Exploration: Merleau Ponty


Exploration

I am taking this text from "Eye and Mind" in the older translation by Carleton Dallery. There is a newer and excellent translation iby Michael B. Smith in Galen A. Johnson, ed., The Merleau-Ponty Aesthetics Reader. I am not using this one because I have enough heavy books to lug to my office as it is. For those who read French, the original text is in L'Oeil et l'Esprit (Paris: Gallimard, 1962).

These are just two short passages from a very rich phenomenology of vision, specifically as interrogated by the painter, (and also in contrast to Descartes's construction of vision in the Optics), in which Merleau-Ponty comments on the reversal of roles between seer and seen, the seer's immersion in the fabric of the visible, and the displacements from specifications such as those of place, or temporal sequence, along with the subject/object division, that allow the visible to be truly what it is.

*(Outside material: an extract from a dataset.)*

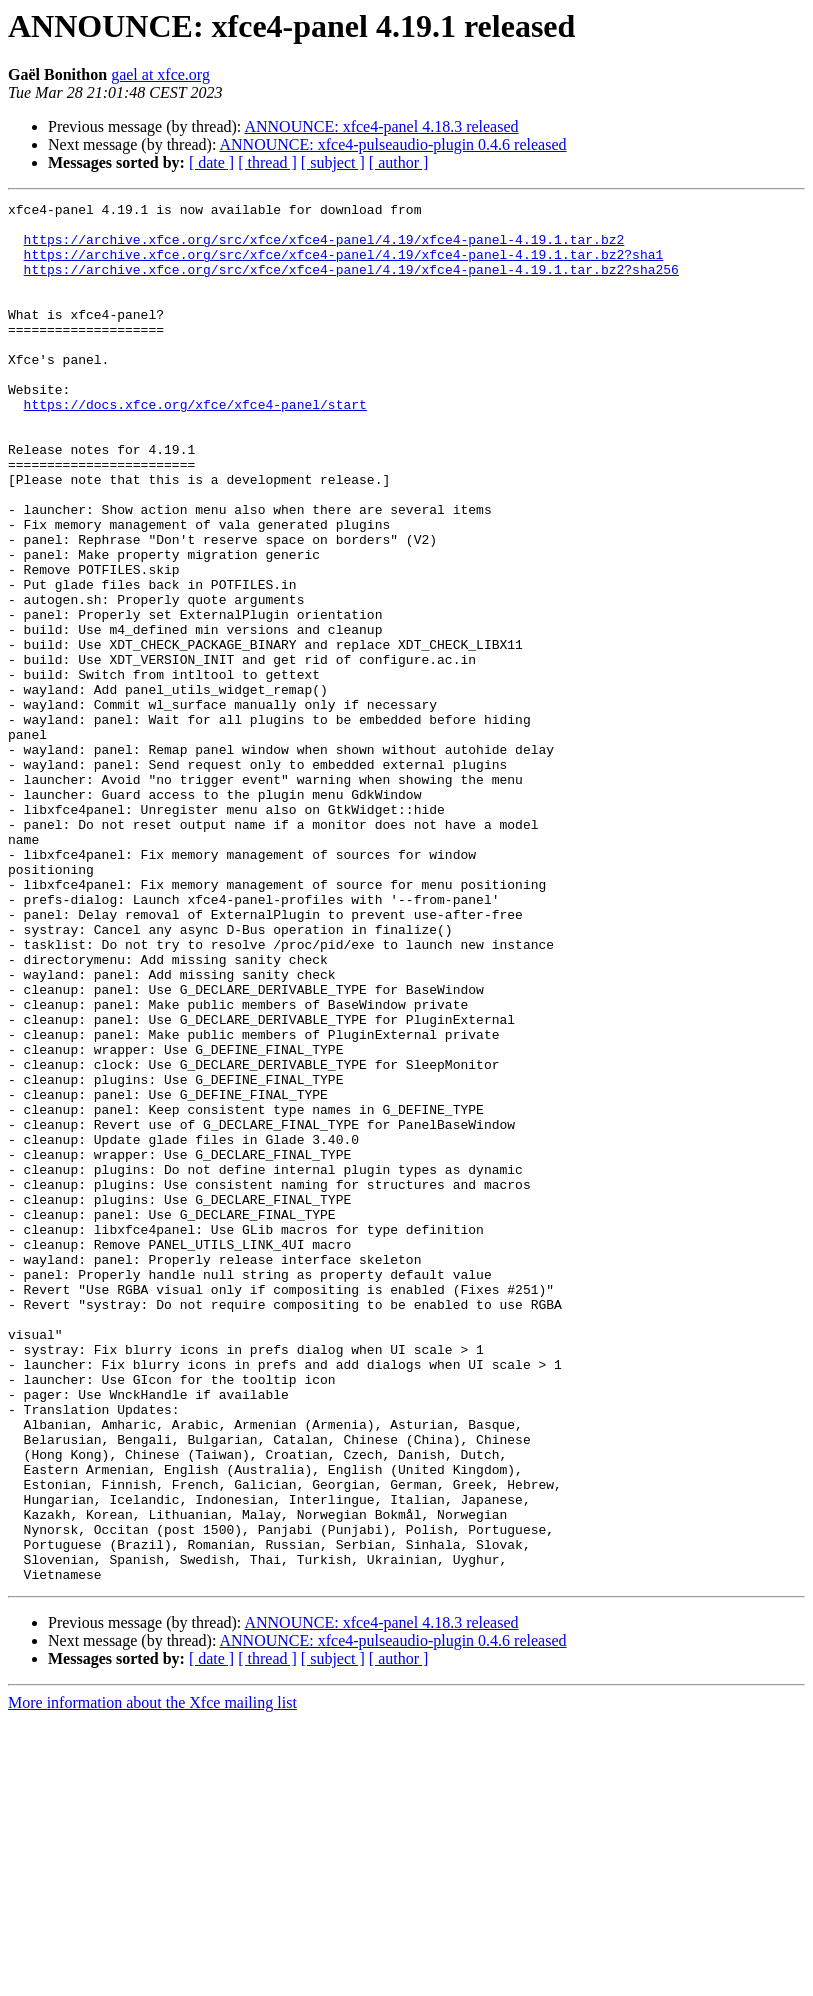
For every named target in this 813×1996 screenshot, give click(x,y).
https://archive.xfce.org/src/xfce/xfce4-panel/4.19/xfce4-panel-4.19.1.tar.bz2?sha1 (344, 266)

. . . The painter lives in fascination. The actions most proper to him -- those gestures, those paths which he alone can trace and which will be revelations to others (because the others do not lack what he lacks or in the same way) -- to him they seem to emanate from the things themselves, like the patterns of the constellations. Inevitably the roles between him and the visible are reversed. That is why so many painters have said that things look at them. As André Marchand says after Klee: "In a forest I have felt many times that it was not I who looked at the forest Some days I have felt that the trees were looking at me, were speaking to me . . . I was there, listening. . . I think that the painter must want to be penetrated by the universe and not want to penetrate it. . .I expect to be inwardly submerged, buried. Perhaps I paint to break out."

[A later passage:]

"When through the water's thickness I see the tiling at the bottom of the pool, I do not see it despite the water and the reflections there. I see it through them and because of them. If there were no distortions, no ripples of sunlight, if it were without this flesh that I saw the geometry of the tiles, then I would cease to see it as it is and where it is -- which is to say, beyond any identical, specific place. I cannot say that the water itself--the aqueous power, the syrupy and shimmering element --is in space; all this is not somewhere else either; but it is not in the pool. It inhabits it, it materializes itself there; yet it is not contained there; and if I raise my eyes toward the screen of cypresses where the web of reflections is playing,, I cannot gainsay the fact that the water visits it too, or at least sends into it, upon it, its active and living essence. This internal animation, this radiation of the visible is what the painter seeks under the names of depth, of space of color.


-- VF - 18 Mar 2005

Comments

Dear VF,

What a wonderfully apt quotations, beautiful in themselves, and also fitting very well in our conversations.

It would be great to have links between my book manuscript and the first quotation, about painters describing how things look at them. I was not aware of such direct examples of the subject/object reversal in reports from painters, although it does strike me as very natural.

VF, if you are interested in writing a general piece as comment on my Life as a Lab manuscript and/or a separate essay about your views of that whole topic, we could then place that on the official kira.lab.org site, and link it with the book manuscript.